TASK REQUIREMENTS |
Every record below should be written out exactly; pictures stay out.

::: MATERIAL TO PROCESS :::

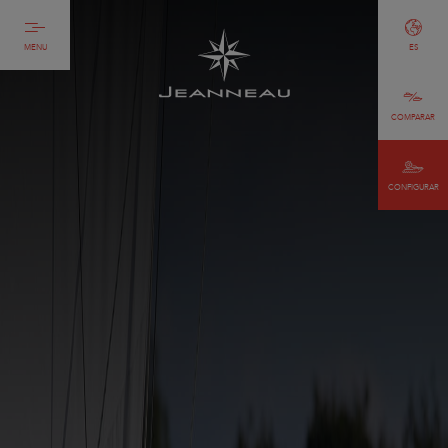
MENU
ES
COMPARAR
CONFIGURAR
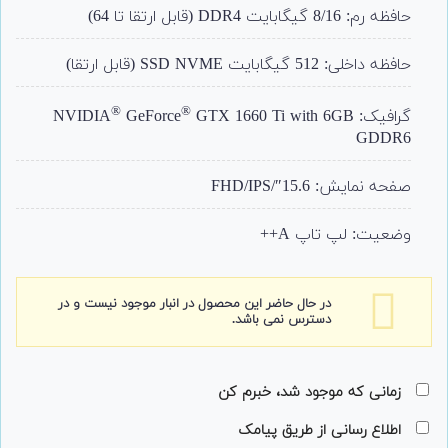
حافظه رم: 8/16 گیگابایت DDR4 (قابل ارتقا تا 64)
حافظه داخلی: 512 گیگابایت SSD NVME (قابل ارتقا)
®
®
گرافیک: NVIDIA
GTX 1660 Ti with 6GB
GeForce
GDDR6
صفحه نمایش: 15.6″/FHD/IPS
وضعیت: لپ تاپ A++
در حال حاضر این محصول در انبار موجود نیست و در
دسترس نمی باشد.
زمانی که موجود شد، خبرم کن
اطلاع رسانی از طریق پیامک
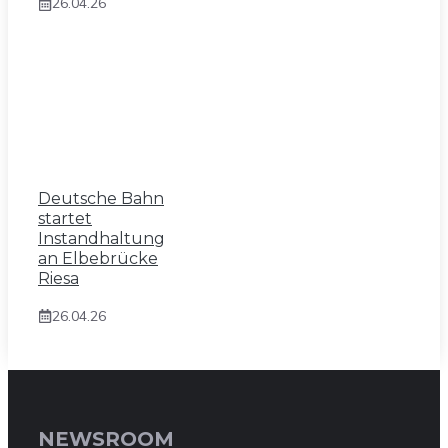
26.04.26
Deutsche Bahn
startet
Instandhaltung
an Elbebrücke
Riesa
26.04.26
NEWSROOM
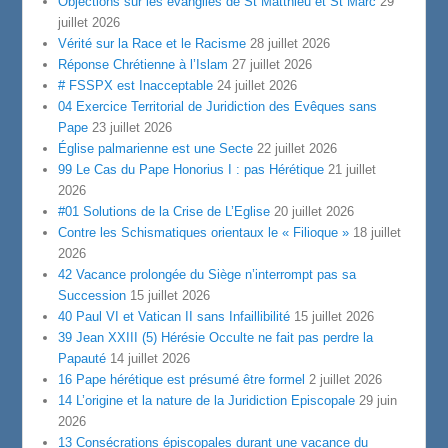
Objections sur les évangiles de St Matthieu et St Marc
29
juillet 2026
Vérité sur la Race et le Racisme
28 juillet 2026
Réponse Chrétienne à l’Islam
27 juillet 2026
# FSSPX est Inacceptable
24 juillet 2026
04 Exercice Territorial de Juridiction des Evêques sans
Pape
23 juillet 2026
Église palmarienne est une Secte
22 juillet 2026
99 Le Cas du Pape Honorius I : pas Hérétique
21 juillet
2026
#01 Solutions de la Crise de L’Eglise
20 juillet 2026
Contre les Schismatiques orientaux le « Filioque »
18 juillet
2026
42 Vacance prolongée du Siège n’interrompt pas sa
Succession
15 juillet 2026
40 Paul VI et Vatican II sans Infaillibilité
15 juillet 2026
39 Jean XXIII (5) Hérésie Occulte ne fait pas perdre la
Papauté
14 juillet 2026
16 Pape hérétique est présumé être formel
2 juillet 2026
14 L’origine et la nature de la Juridiction Episcopale
29 juin
2026
13 Consécrations épiscopales durant une vacance du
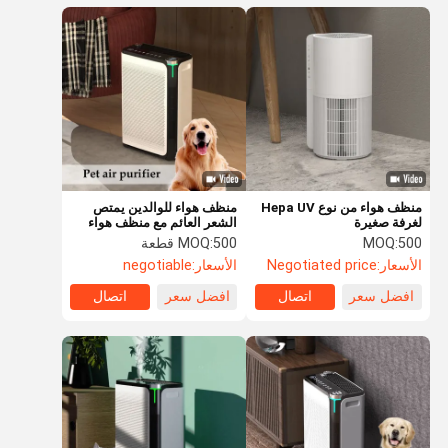
منظف هواء من نوع Hepa UV
منظف هواء للوالدين يمتص
لغرفة صغيرة
الشعر العائم مع منظف هواء
هيبا
500
MOQ:
500 قطعة
MOQ:
الأسعار:
Negotiated price
الأسعار:
negotiable
افضل سعر
اتصال
افضل سعر
اتصال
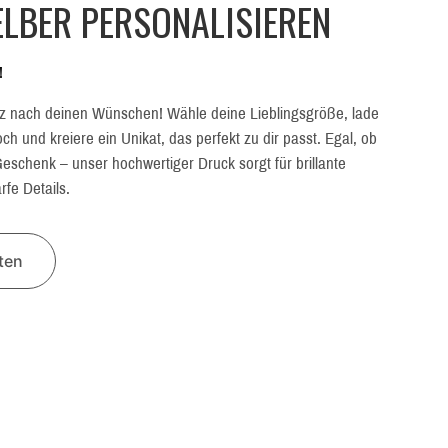
LBER PERSONALISIEREN
!
z nach deinen Wünschen! Wähle deine Lieblingsgröße, lade
h und kreiere ein Unikat, das perfekt zu dir passt. Egal, ob
eschenk – unser hochwertiger Druck sorgt für brillante
fe Details.
lten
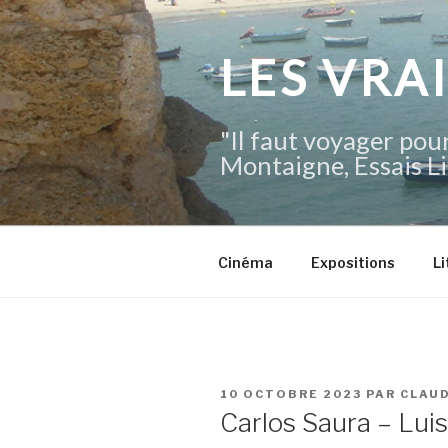
Aller
au
contenu
LES VRA
principal
"Il faut voyager pour
Montaigne, Essais Li
Cinéma
Expositions
Li
PUBLIÉ
10 OCTOBRE 2023
PAR
CLAU
LE
Carlos Saura – Lui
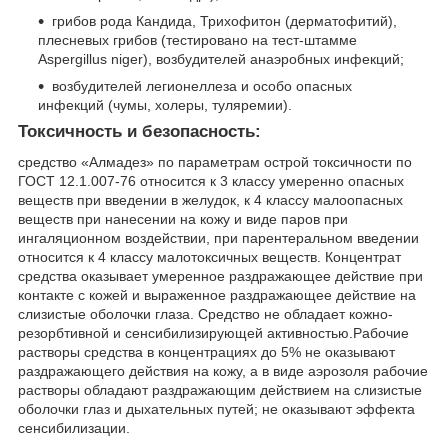
грибов рода Кандида, Трихофитон (дерматофитий),
плесневых грибов (тестировано на тест-штамме
Aspergillus niger), возбудителей анаэробных инфекций;
возбудителей легионеллеза и особо опасных
инфекций (чумы, холеры, туляремии).
Токсичность и безопасность:
средство «Алмадез» по параметрам острой токсичности по
ГОСТ 12.1.007-76 относится к 3 классу умеренно опасных
веществ при введении в желудок, к 4 классу малоопасных
веществ при нанесении на кожу и виде паров при
ингаляционном воздействии, при парентеральном введении
относится к 4 классу малотоксичных веществ. Концентрат
средства оказывает умеренное раздражающее действие при
контакте с кожей и выраженное раздражающее действие на
слизистые оболочки глаза. Средство не обладает кожно-
резорбтивной и сенсибилизирующей активностью.Рабочие
растворы средства в концентрациях до 5% не оказывают
раздражающего действия на кожу, а в виде аэрозоля рабочие
растворы обладают раздражающим действием на слизистые
оболочки глаз и дыхательных путей; не оказывают эффекта
сенсибилизации.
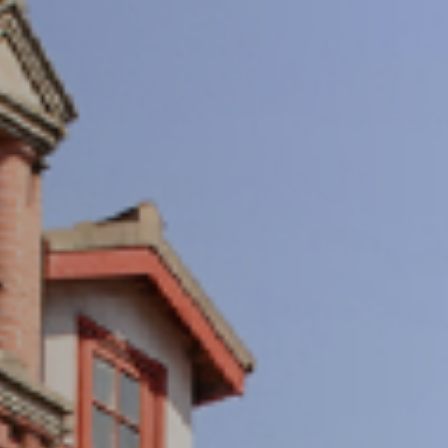
重视数字化发展，打造具有国际视野的交大学术期
成具有相当规模和较高学术竞争力、实现涵盖多学
术优势的刊群布局
期刊导航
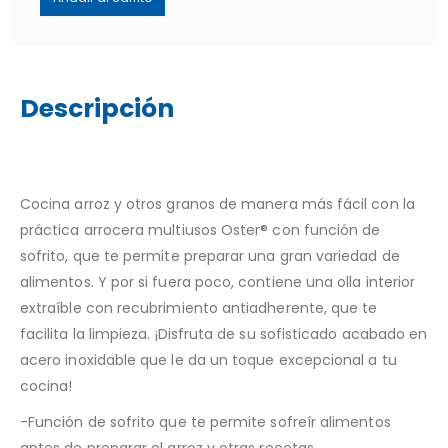
Descripción
Cocina arroz y otros granos de manera más fácil con la
práctica arrocera multiusos Oster® con función de
sofrito, que te permite preparar una gran variedad de
alimentos. Y por si fuera poco, contiene una olla interior
extraíble con recubrimiento antiadherente, que te
facilita la limpieza. ¡Disfruta de su sofisticado acabado en
acero inoxidable que le da un toque excepcional a tu
cocina!
-Función de sofrito que te permite sofreír alimentos
antes de preparar el arroz y otras recetas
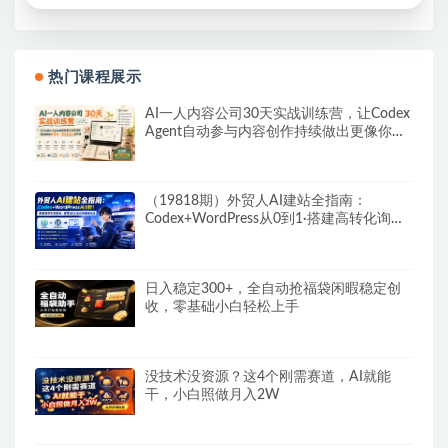
热门课程展示
AI一人内容公司30天实战训练营，让Codex
Agent自动参与内容创作持续做出更像你、
更有竞争力的内容
（19818期）外贸人AI建站全指南：
Codex+WordPress从0到1·搭建高转化询盘
站·解锁SEO/GEO流量新玩法-更新
日入稳定300+，全自动抢福袋闲暇稳定创
收，零基础小白轻松上手
没技术没资源？这4个刚需赛道，AI就能
干，小白照做月入2W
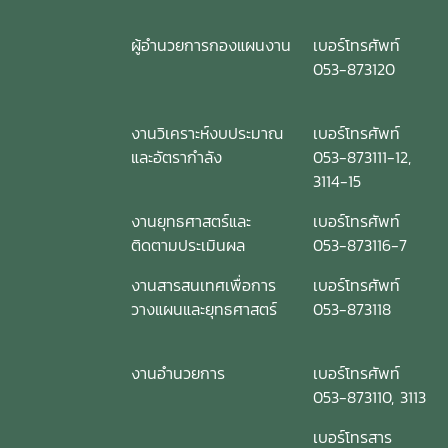
ผู้อำนวยการกองแผนงาน
เบอร์โทรศัพท์
053-873120
งานวิเคราะห์งบประมาณ
เบอร์โทรศัพท์
และอัตรากำลัง
053-873111-12,
3114-15
งานยุทธศาสตร์และ
เบอร์โทรศัพท์
ติดตามประเมินผล
053-873116-7
งานสารสนเทศเพื่อการ
เบอร์โทรศัพท์
วางแผนและยุทธศาสตร์
053-873118
งานอำนวยการ
เบอร์โทรศัพท์
053-873110, 3113
เบอร์โทรสาร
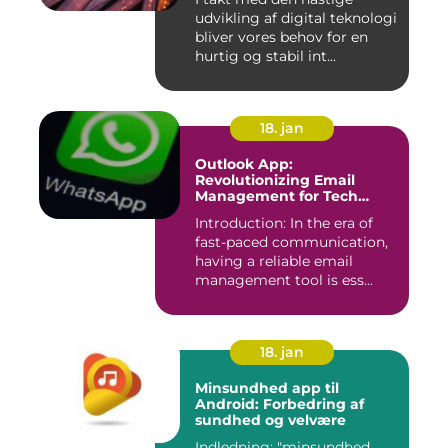
udvikling af digital teknologi
bliver vores behov for en
hurtig og stabil int...
18. jan
Outlook App:
Revolutionizing Email
Management for Tech
Enthusiasts
Introduction: In the era of
fast-paced communication,
having a reliable email
management tool is ess...
18. jan
Minsundhed app til
Android: Forbedring af
sundhed og velvære
Indledning: "minsundhed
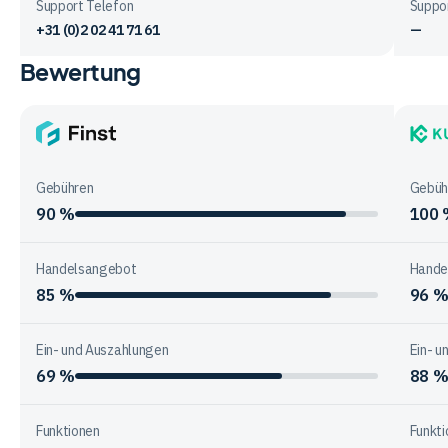
Support Telefon
Suppo
+31 (0)2 02 41 71 61
—
Bewertung
Vergleichstabelle
zur
Unternehmensstruktur
der
Finst
KuCoi
Anbieter
Gebühren
Gebüh
90 %
100
Handelsangebot
Hande
85 %
96 
Ein- und Auszahlungen
Ein- u
69 %
88 
Funktionen
Funkti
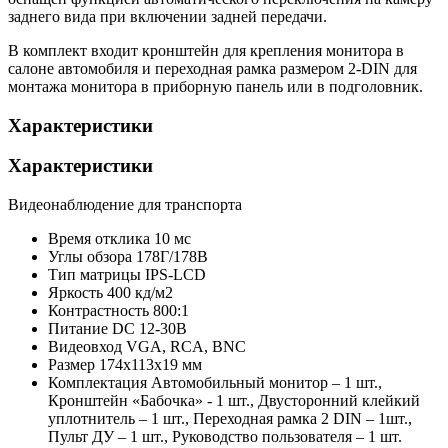
заднего вида при включении задней передачи.
В комплект входит кронштейн для крепления монитора в
салоне автомобиля и переходная рамка размером 2-DIN для
монтажа монитора в приборную панель или в подголовник.
Характеристики
Характеристики
Видеонаблюдение для транспорта
Время отклика
10 мс
Углы обзора
178Г/178В
Тип матрицы
IPS-LCD
Яркость
400 кд/м2
Контрастность
800:1
Питание
DC 12-30В
Видеовход
VGA, RCA, BNC
Размер
174x113x19 мм
Комплектация
Автомобильный монитор – 1 шт.,
Кронштейн «Бабочка» - 1 шт., Двусторонний клейкий
уплотнитель – 1 шт., Переходная рамка 2 DIN – 1шт.,
Пульт ДУ – 1 шт., Руководство пользователя – 1 шт.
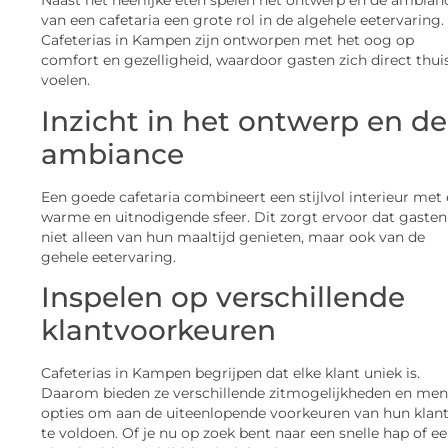
Naast het heerlijke eten spelen het ontwerp en de ambian
van een cafetaria een grote rol in de algehele eetervaring.
Cafeterias in Kampen zijn ontworpen met het oog op
comfort en gezelligheid, waardoor gasten zich direct thui
voelen.
Inzicht in het ontwerp en de
ambiance
Een goede cafetaria combineert een stijlvol interieur met
warme en uitnodigende sfeer. Dit zorgt ervoor dat gasten
niet alleen van hun maaltijd genieten, maar ook van de
gehele eetervaring.
Inspelen op verschillende
klantvoorkeuren
Cafeterias in Kampen begrijpen dat elke klant uniek is.
Daarom bieden ze verschillende zitmogelijkheden en men
opties om aan de uiteenlopende voorkeuren van hun klan
te voldoen. Of je nu op zoek bent naar een snelle hap of e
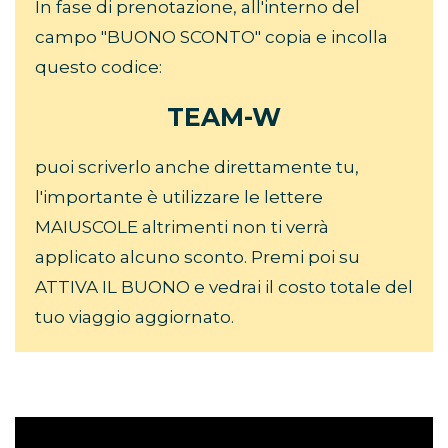
In fase di prenotazione, all'interno del
campo "BUONO SCONTO" copia e incolla
questo codice:
TEAM-W
puoi scriverlo anche direttamente tu,
l'importante è utilizzare le lettere
MAIUSCOLE altrimenti non ti verrà
applicato alcuno sconto. Premi poi su
ATTIVA IL BUONO e vedrai il costo totale del
tuo viaggio aggiornato.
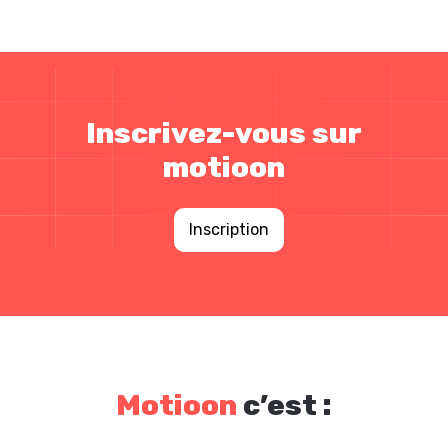
Inscrivez-vous sur
motioon
Inscription
Motioon
c’est :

:::

EXERCISE ANSWER |
MENU
ES
COMPARAR
CONFIGURAR
حافظه رم: 8/16 گیگابایت DDR4 (قابل ارتقا تا 64)
حافظه داخلی: 512 گیگابایت SSD NVME (قابل ارتقا)
®
®
گرافیک: NVIDIA
GTX 1660 Ti with 6GB
GeForce
GDDR6
صفحه نمایش: 15.6″/FHD/IPS
وضعیت: لپ تاپ A++
در حال حاضر این محصول در انبار موجود نیست و در
دسترس نمی باشد.
زمانی که موجود شد، خبرم کن
اطلاع رسانی از طریق پیامک
26.04.26
Deutsche Bahn
startet
Instandhaltung
an Elbebrücke
Riesa
26.04.26
NEWSROOM
Objections sur les évangiles de St Matthieu et St Marc
29
juillet 2026
Vérité sur la Race et le Racisme
28 juillet 2026
Réponse Chrétienne à l’Islam
27 juillet 2026
# FSSPX est Inacceptable
24 juillet 2026
04 Exercice Territorial de Juridiction des Evêques sans
Pape
23 juillet 2026
Église palmarienne est une Secte
22 juillet 2026
99 Le Cas du Pape Honorius I : pas Hérétique
21 juillet
2026
#01 Solutions de la Crise de L’Eglise
20 juillet 2026
Contre les Schismatiques orientaux le « Filioque »
18 juillet
2026
42 Vacance prolongée du Siège n’interrompt pas sa
Succession
15 juillet 2026
40 Paul VI et Vatican II sans Infaillibilité
15 juillet 2026
39 Jean XXIII (5) Hérésie Occulte ne fait pas perdre la
Papauté
14 juillet 2026
16 Pape hérétique est présumé être formel
2 juillet 2026
14 L’origine et la nature de la Juridiction Episcopale
29 juin
2026
13 Consécrations épiscopales durant une vacance du
منظف هواء من نوع Hepa UV
منظف هواء للوالدين يمتص
لغرفة صغيرة
الشعر العائم مع منظف هواء
هيبا
500
MOQ:
500 قطعة
MOQ:
الأسعار:
Negotiated price
الأسعار:
negotiable
افضل سعر
اتصال
افضل سعر
اتصال
LBER PERSONALISIEREN
!
z nach deinen Wünschen! Wähle deine Lieblingsgröße, lade
h und kreiere ein Unikat, das perfekt zu dir passt. Egal, ob
eschenk – unser hochwertiger Druck sorgt für brillante
fe Details.
lten
Aller
au
contenu
LES VRA
principal
"Il faut voyager pour
Montaigne, Essais Li
Cinéma
Expositions
Li
PUBLIÉ
10 OCTOBRE 2023
PAR
CLAU
LE
Carlos Saura – Lui
грибов рода Кандида, Трихофитон (дерматофитий),
плесневых грибов (тестировано на тест-штамме
Aspergillus niger), возбудителей анаэробных инфекций;
возбудителей легионеллеза и особо опасных
инфекций (чумы, холеры, туляремии).
Токсичность и безопасность:
средство «Алмадез» по параметрам острой токсичности по
ГОСТ 12.1.007-76 относится к 3 классу умеренно опасных
веществ при введении в желудок, к 4 классу малоопасных
веществ при нанесении на кожу и виде паров при
ингаляционном воздействии, при парентеральном введении
относится к 4 классу малотоксичных веществ. Концентрат
средства оказывает умеренное раздражающее действие при
контакте с кожей и выраженное раздражающее действие на
слизистые оболочки глаза. Средство не обладает кожно-
резорбтивной и сенсибилизирующей активностью.Рабочие
растворы средства в концентрациях до 5% не оказывают
раздражающего действия на кожу, а в виде аэрозоля рабочие
растворы обладают раздражающим действием на слизистые
оболочки глаз и дыхательных путей; не оказывают эффекта
сенсибилизации.
重视数字化发展，打造具有国际视野的交大学术期
成具有相当规模和较高学术竞争力、实现涵盖多学
术优势的刊群布局
期刊导航
Descripción
Cocina arroz y otros granos de manera más fácil con la
práctica arrocera multiusos Oster® con función de
sofrito, que te permite preparar una gran variedad de
alimentos. Y por si fuera poco, contiene una olla interior
extraíble con recubrimiento antiadherente, que te
facilita la limpieza. ¡Disfruta de su sofisticado acabado en
acero inoxidable que le da un toque excepcional a tu
cocina!
-Función de sofrito que te permite sofreír alimentos
antes de preparar el arroz y otras recetas
热门课程展示
AI一人内容公司30天实战训练营，让Codex
Agent自动参与内容创作持续做出更像你、
更有竞争力的内容
（19818期）外贸人AI建站全指南：
Codex+WordPress从0到1·搭建高转化询盘
站·解锁SEO/GEO流量新玩法-更新
日入稳定300+，全自动抢福袋闲暇稳定创
收，零基础小白轻松上手
没技术没资源？这4个刚需赛道，AI就能
干，小白照做月入2W
ผู้อำนวยการกองแผนงาน
เบอร์โทรศัพท์
053-873120
งานวิเคราะห์งบประมาณ
เบอร์โทรศัพท์
และอัตรากำลัง
053-873111-12,
3114-15
งานยุทธศาสตร์และ
เบอร์โทรศัพท์
ติดตามประเมินผล
053-873116-7
งานสารสนเทศเพื่อการ
เบอร์โทรศัพท์
วางแผนและยุทธศาสตร์
053-873118
งานอำนวยการ
เบอร์โทรศัพท์
053-873110, 3113
เบอร์โทรสาร
udvikling af digital teknologi
bliver vores behov for en
hurtig og stabil int...
18. jan
Outlook App:
Revolutionizing Email
Management for Tech
Enthusiasts
Introduction: In the era of
fast-paced communication,
having a reliable email
management tool is ess...
18. jan
Minsundhed app til
Android: Forbedring af
sundhed og velvære
Indledning: "minsundhed
Support Telefon
Suppo
+31 (0)2 02 41 71 61
—
Bewertung
Vergleichstabelle
zur
Unternehmensstruktur
der
Finst
KuCoi
Anbieter
Gebühren
Gebüh
90 %
100
Handelsangebot
Hande
85 %
96 
Ein- und Auszahlungen
Ein- u
69 %
88 
Funktionen
Funkti
заднего вида при включении задней передачи.
В комплект входит кронштейн для крепления монитора в
салоне автомобиля и переходная рамка размером 2-DIN для
монтажа монитора в приборную панель или в подголовник.
Характеристики
Характеристики
Видеонаблюдение для транспорта
Время отклика
10 мс
Углы обзора
178Г/178В
Тип матрицы
IPS-LCD
Яркость
400 кд/м2
Контрастность
800:1
Питание
DC 12-30В
Видеовход
VGA, RCA, BNC
Размер
174x113x19 мм
Комплектация
Автомобильный монитор – 1 шт.,
Кронштейн «Бабочка» - 1 шт., Двусторонний клейкий
уплотнитель – 1 шт., Переходная рамка 2 DIN – 1шт.,
Пульт ДУ – 1 шт., Руководство пользователя – 1 шт.
Naast het heerlijke eten spelen het ontwerp en de ambian
van een cafetaria een grote rol in de algehele eetervaring.
Cafeterias in Kampen zijn ontworpen met het oog op
comfort en gezelligheid, waardoor gasten zich direct thui
voelen.
Inzicht in het ontwerp en de
ambiance
Een goede cafetaria combineert een stijlvol interieur met
warme en uitnodigende sfeer. Dit zorgt ervoor dat gasten
niet alleen van hun maaltijd genieten, maar ook van de
gehele eetervaring.
Inspelen op verschillende
klantvoorkeuren
Cafeterias in Kampen begrijpen dat elke klant uniek is.
Daarom bieden ze verschillende zitmogelijkheden en men
opties om aan de uiteenlopende voorkeuren van hun klan
te voldoen. Of je nu op zoek bent naar een snelle hap of e
In fase di prenotazione, all'interno del
campo "BUONO SCONTO" copia e incolla
questo codice:
TEAM-W
puoi scriverlo anche direttamente tu,
l'importante è utilizzare le lettere
MAIUSCOLE altrimenti non ti verrà
applicato alcuno sconto. Premi poi su
ATTIVA IL BUONO e vedrai il costo totale del
tuo viaggio aggiornato.
Inscrivez-vous sur
motioon
Inscription
Motioon
c’est :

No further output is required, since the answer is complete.